**TASK DETAILS**
Scan the lines below for the word "tbslog". Copy each line you find it in.

▼

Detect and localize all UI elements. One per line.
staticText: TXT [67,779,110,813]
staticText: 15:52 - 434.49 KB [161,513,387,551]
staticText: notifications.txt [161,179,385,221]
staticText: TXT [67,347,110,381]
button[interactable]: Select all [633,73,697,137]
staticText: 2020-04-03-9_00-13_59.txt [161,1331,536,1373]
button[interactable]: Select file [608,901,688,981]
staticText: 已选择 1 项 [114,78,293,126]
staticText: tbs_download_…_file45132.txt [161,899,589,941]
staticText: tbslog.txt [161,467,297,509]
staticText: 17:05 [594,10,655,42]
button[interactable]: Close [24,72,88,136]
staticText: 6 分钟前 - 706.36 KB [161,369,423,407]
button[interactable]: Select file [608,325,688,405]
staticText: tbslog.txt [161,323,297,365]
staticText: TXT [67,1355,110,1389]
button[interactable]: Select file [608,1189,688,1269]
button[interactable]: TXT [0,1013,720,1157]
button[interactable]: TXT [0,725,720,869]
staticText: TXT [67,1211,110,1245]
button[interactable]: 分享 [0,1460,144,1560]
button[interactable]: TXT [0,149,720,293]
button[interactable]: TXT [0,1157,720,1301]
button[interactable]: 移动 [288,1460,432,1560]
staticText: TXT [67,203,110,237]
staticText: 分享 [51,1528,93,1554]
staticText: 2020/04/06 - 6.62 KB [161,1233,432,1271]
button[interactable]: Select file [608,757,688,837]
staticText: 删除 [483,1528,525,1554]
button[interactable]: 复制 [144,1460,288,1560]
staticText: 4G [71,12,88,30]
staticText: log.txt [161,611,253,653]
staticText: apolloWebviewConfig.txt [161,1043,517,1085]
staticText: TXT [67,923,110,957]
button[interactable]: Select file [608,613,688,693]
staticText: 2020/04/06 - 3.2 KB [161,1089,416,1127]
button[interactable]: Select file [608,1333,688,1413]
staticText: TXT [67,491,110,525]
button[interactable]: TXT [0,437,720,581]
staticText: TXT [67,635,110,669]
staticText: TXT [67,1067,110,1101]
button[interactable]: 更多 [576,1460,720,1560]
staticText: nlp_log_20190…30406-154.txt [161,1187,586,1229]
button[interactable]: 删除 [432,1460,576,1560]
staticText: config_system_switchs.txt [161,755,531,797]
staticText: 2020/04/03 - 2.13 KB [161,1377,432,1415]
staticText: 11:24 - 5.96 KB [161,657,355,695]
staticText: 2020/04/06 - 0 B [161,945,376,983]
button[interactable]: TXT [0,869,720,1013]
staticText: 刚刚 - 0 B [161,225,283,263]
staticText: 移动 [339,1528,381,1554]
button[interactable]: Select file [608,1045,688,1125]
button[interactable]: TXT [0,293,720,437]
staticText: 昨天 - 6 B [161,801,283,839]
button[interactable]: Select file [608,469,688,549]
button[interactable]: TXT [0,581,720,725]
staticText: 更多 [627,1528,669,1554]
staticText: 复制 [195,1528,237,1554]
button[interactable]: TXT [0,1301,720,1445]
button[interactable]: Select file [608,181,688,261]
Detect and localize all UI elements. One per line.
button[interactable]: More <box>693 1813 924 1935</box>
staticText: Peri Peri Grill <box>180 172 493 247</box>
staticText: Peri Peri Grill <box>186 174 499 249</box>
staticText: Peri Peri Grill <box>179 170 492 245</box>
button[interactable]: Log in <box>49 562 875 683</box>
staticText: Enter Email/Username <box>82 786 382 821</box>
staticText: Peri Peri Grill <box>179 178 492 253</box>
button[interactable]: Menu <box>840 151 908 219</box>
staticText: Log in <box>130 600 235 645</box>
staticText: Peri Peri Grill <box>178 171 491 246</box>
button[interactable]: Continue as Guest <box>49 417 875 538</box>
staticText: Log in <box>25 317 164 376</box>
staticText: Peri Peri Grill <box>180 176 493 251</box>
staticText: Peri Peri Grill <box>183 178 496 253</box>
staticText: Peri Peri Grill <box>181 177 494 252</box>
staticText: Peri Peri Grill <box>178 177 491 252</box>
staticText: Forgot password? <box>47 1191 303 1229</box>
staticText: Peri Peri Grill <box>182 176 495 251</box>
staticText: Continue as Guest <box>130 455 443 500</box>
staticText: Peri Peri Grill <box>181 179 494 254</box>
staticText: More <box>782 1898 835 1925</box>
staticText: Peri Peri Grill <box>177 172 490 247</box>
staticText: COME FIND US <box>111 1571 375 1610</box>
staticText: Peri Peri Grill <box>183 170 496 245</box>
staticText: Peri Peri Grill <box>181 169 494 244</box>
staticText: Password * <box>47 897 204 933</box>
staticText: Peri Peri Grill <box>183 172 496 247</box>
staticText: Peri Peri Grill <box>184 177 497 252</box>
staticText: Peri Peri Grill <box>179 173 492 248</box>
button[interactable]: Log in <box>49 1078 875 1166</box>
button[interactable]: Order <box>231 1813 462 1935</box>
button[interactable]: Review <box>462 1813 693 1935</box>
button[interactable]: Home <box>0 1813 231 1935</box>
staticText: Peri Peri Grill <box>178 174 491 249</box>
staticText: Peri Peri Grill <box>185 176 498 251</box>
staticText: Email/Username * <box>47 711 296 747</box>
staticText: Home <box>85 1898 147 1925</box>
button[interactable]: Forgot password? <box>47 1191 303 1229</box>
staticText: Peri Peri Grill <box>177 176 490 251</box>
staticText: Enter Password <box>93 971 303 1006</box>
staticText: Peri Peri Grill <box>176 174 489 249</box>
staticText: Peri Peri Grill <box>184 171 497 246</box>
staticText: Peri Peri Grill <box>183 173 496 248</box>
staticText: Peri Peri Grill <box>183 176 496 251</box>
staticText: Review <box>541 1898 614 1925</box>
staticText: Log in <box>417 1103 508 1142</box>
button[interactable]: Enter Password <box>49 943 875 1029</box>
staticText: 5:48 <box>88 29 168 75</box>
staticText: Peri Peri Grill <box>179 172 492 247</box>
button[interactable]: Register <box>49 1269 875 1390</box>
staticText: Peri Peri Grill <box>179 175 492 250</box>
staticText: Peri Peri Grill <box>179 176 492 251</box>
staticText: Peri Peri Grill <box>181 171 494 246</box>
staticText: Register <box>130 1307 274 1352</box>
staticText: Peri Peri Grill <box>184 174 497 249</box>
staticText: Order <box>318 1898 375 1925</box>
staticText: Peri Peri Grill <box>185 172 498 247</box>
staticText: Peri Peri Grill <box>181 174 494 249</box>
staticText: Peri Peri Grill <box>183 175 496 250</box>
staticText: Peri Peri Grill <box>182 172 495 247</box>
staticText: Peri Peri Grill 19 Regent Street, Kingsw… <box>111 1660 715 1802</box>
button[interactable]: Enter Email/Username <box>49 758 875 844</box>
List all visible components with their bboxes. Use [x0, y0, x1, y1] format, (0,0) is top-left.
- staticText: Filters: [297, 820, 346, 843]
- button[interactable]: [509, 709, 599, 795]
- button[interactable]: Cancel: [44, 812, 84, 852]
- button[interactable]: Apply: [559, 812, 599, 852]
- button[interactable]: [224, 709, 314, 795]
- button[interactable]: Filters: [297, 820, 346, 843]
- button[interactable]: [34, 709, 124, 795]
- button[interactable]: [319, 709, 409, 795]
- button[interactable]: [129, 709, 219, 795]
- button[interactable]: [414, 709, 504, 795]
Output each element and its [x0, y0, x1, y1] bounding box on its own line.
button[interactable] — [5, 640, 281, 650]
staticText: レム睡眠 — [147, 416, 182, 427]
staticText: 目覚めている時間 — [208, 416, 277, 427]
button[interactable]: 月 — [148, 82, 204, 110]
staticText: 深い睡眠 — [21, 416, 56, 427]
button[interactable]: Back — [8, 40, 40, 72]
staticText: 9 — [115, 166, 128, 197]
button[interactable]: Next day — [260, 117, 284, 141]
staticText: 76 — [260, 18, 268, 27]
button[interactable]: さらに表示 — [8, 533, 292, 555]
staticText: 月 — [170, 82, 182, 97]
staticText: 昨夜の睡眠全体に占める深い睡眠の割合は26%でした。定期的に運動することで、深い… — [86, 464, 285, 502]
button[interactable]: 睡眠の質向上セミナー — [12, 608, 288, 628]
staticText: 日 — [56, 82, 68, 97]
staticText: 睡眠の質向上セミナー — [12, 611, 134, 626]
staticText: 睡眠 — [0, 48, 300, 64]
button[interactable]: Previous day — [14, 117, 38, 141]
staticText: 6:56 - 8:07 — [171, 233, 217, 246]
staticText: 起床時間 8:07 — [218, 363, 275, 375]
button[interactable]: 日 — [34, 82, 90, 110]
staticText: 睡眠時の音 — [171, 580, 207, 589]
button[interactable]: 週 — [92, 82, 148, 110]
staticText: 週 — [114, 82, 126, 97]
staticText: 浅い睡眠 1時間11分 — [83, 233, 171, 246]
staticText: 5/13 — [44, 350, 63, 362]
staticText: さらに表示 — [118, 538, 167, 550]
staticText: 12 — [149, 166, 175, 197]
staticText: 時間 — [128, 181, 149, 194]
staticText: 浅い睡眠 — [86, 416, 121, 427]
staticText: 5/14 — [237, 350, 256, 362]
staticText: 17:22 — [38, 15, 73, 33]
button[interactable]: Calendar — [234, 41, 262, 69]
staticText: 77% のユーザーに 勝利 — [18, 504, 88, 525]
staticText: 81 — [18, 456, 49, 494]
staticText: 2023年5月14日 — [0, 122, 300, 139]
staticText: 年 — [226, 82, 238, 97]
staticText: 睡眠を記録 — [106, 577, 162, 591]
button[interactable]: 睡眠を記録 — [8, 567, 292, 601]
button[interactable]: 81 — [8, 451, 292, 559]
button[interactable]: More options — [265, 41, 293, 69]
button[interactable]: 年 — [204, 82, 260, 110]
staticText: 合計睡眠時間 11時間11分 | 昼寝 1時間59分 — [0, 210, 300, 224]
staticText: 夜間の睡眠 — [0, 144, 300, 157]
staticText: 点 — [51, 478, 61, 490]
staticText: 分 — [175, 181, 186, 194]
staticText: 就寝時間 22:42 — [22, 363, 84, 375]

▲

**EXERCISE ANSWER**
staticText: tbslog.txt [161,467,297,509]
staticText: tbslog.txt [161,323,297,365]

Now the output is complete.